2°/ que les juges ne peuvent statuer que sur les faits dont ils sont régulièrement saisis et à l'encontre des prévenus qui leur sont légalement déférés, à moins que ceux-ci n'acceptent expressément d'être jugés sur des faits distincts de ceux visés à la prévention ; qu'en l'espèce, les seuls faits reprochés à M. [L] était d'avoir « di[t] notamment ¿bandes de bâtards' », d'avoir « déclar[é] notamment ¿caillassez-les, ils veulent me prendre ces bâtards de condés, vous allez rien faire c'est ma cité' » et de s'être « débatt[u] en leur portant des coups de poing et des coups de pied » (arrêt, p. 4, §2) ; que pour le condamner à une peine de quatre ans d'emprisonnement ferme, l'arrêt se fonde sur l'« usage d'un mortier d'artifice afin d'impressionner les policiers et les inciter à quitter les lieux » (arrêt, p. 11, avant-dernier §) ; qu'en aggravant ainsi la peine prononcée à l'encontre de M. [L] en considération d'un fait non compris dans la prévention, la cour d'appel a non seulement méconnu l'autorité de chose jugée du jugement définitif sur la déclaration de culpabilité mais encore excédé ses pouvoirs en violation des articles préliminaire et 388 du code de procédure pénale. »

Réponse de la Cour

Vu les articles 6 et 388 du code de procédure pénale :

8. Selon le premier de ces textes, l'action publique pour l'application de la peine s'éteint notamment par la chose jugée.

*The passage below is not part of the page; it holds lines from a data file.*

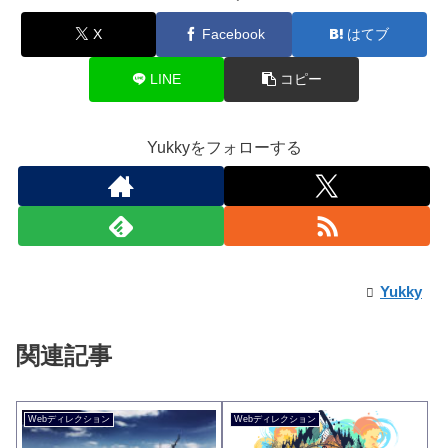
X
Facebook
はてブ
LINE
コピー
Yukkyをフォローする
Yukky
関連記事
Webディレクション
Webディレクション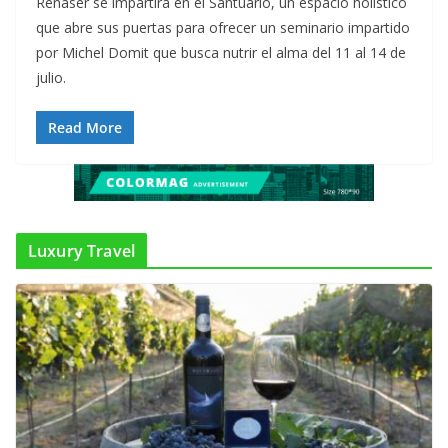
Renäser se impartirá en el Santuario, un espacio holístico
que abre sus puertas para ofrecer un seminario impartido
por Michel Domit que busca nutrir el alma del 11 al 14 de
julio.
Read More
Luxury Travel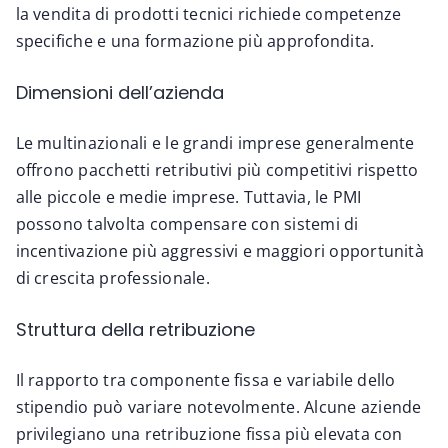
la vendita di prodotti tecnici richiede competenze
specifiche e una formazione più approfondita.
Dimensioni dell’azienda
Le multinazionali e le grandi imprese generalmente
offrono pacchetti retributivi più competitivi rispetto
alle piccole e medie imprese. Tuttavia, le PMI
possono talvolta compensare con sistemi di
incentivazione più aggressivi e maggiori opportunità
di crescita professionale.
Struttura della retribuzione
Il rapporto tra componente fissa e variabile dello
stipendio può variare notevolmente. Alcune aziende
privilegiano una retribuzione fissa più elevata con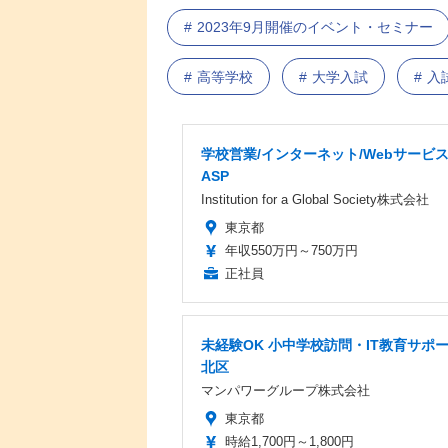
2023年9月開催のイベント・セミナー
高等学校
大学入試
入
学校営業/インターネット/Webサービ
ASP
Institution for a Global Society株式会社
東京都
年収550万円～750万円
正社員
未経験OK 小中学校訪問・IT教育サポ
北区
マンパワーグループ株式会社
東京都
時給1,700円～1,800円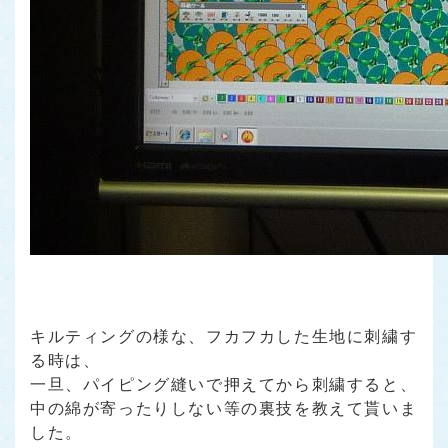
キルティングの様な、フカフカした生地に刺繍す
る時は、
一旦、パイピング縫いで押えてから刺繍すると、
中の綿が寄ったりしない等の裏技を教えて貰いま
した。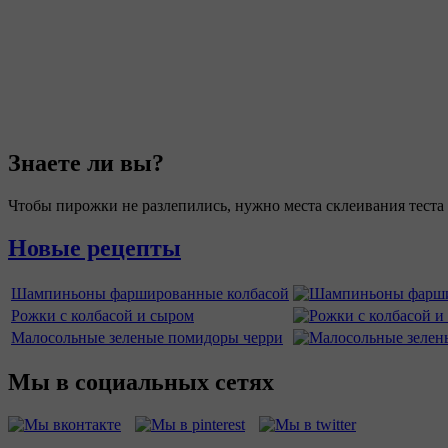
Знаете ли вы?
Чтобы пирожки не разлепились, нужно места склеивания теста
Новые рецепты
Шампиньоны фаршированные колбасой
Рожки с колбасой и сыром
Малосольные зеленые помидоры черри
Мы в социальных сетях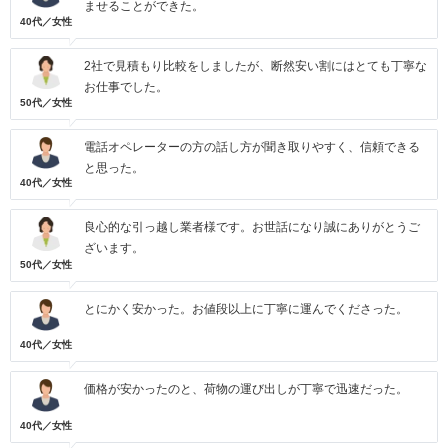
ませることができた。
40代／女性
2社で見積もり比較をしましたが、断然安い割にはとても丁寧な
お仕事でした。
50代／女性
電話オペレーターの方の話し方が聞き取りやすく、信頼できる
と思った。
40代／女性
良心的な引っ越し業者様です。お世話になり誠にありがとうご
ざいます。
50代／女性
とにかく安かった。お値段以上に丁寧に運んでくださった。
40代／女性
価格が安かったのと、荷物の運び出しが丁寧で迅速だった。
40代／女性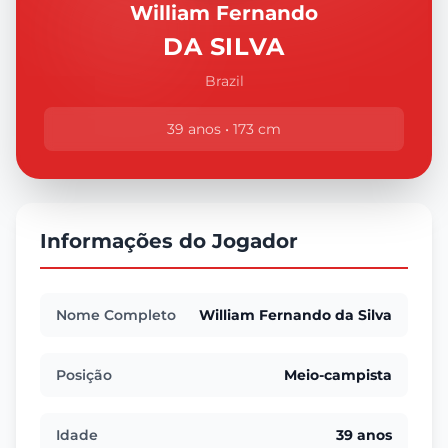
William Fernando
DA SILVA
Brazil
39 anos • 173 cm
Informações do Jogador
Nome Completo
William Fernando da Silva
Posição
Meio-campista
Idade
39 anos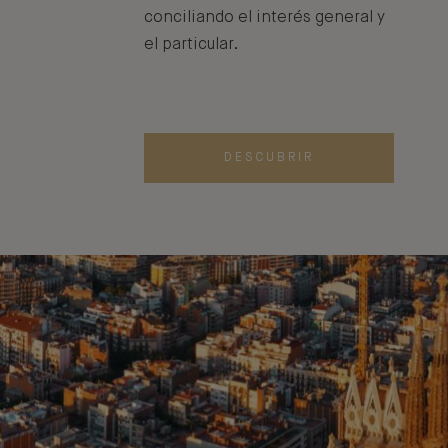
conciliando el interés general y
el particular.
DESCUBRIR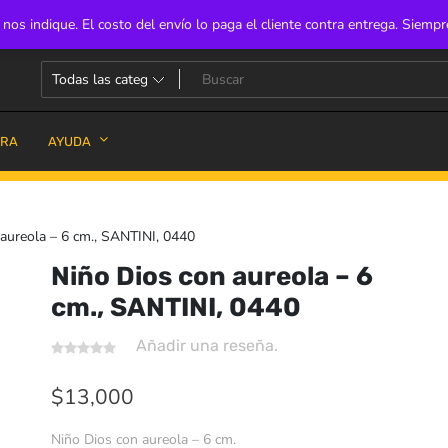
s indique. El costo del envío lo paga el cliente contra entrega. Siempr
PRA
AYUDA
aureola – 6 cm., SANTINI, 0440
Niño Dios con aureola – 6
cm., SANTINI, 0440
Añadir una reseña.
$
13,000
Niño Dios con aureola – 6 cm.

9. Il se déduit du second que, s'il appartient aux juges de retenir tous les faits qui, bien que non expressément visés dans le titre de poursuite, ne constituent que des circonstances du fait principal, s'y rattachant et propres à le caractériser, il leur est interdit de statuer sur des faits autres que ceux qui leur sont déférés.

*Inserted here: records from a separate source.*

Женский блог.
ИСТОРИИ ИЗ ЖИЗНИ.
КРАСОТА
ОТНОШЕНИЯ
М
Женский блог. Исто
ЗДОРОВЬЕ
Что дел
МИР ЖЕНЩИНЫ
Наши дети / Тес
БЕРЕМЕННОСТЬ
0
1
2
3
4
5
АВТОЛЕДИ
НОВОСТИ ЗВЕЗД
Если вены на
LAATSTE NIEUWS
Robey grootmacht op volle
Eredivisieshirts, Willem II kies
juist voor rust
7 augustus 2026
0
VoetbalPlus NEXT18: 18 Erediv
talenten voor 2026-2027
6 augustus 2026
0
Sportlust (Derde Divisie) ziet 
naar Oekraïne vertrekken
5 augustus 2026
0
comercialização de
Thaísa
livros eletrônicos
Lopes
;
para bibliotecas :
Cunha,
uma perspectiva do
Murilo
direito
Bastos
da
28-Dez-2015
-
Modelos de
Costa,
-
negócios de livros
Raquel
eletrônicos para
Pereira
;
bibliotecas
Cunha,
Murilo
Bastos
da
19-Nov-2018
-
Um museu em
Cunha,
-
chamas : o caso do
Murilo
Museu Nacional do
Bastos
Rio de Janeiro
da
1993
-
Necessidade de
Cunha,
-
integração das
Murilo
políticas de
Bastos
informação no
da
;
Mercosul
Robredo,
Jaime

10. Il en résulte que la cour d'appel, saisie d'un appel sur la peine, doit, pour statuer sur celle-ci, se prononcer au regard des circonstances de l'infraction reprochée au prévenu, telles qu'elles ont été constatées par le tribunal correctionnel.

11. Pour fixer la peine prononcée contre M. [L] à quatre ans d'emprisonnement, l'arrêt attaqué fait état des éléments de personnalité ressortant du dossier, de deux extraits de décisions pénales versées en procédure, de sa déclaration de culpabilité dans la présente instance devenue définitive et énonce que les faits, qui ont été commis en état de récidive, sont d'une particulière gravité, le prévenu ayant incité des individus à commettre des violences envers les fonctionnaires de police, indications suivies d'effet puisque ces derniers ont subi des jets de projectiles qui ont atteint deux d'entre eux, et qu'il a également fait usage d'un mortier d'artifice afin d'impressionner les policiers et de les inciter à quitter les lieux.

12. En retenant ainsi, pour aggraver sa peine, que le condamné avait fait usage d'un mortier d'artifice alors qu'il résultait des énonciations du tribunal correctionnel qu'il ne l'avait pas tenu, la cour d'appel a méconnu les textes susvisés et le principe ci-dessus rappelé.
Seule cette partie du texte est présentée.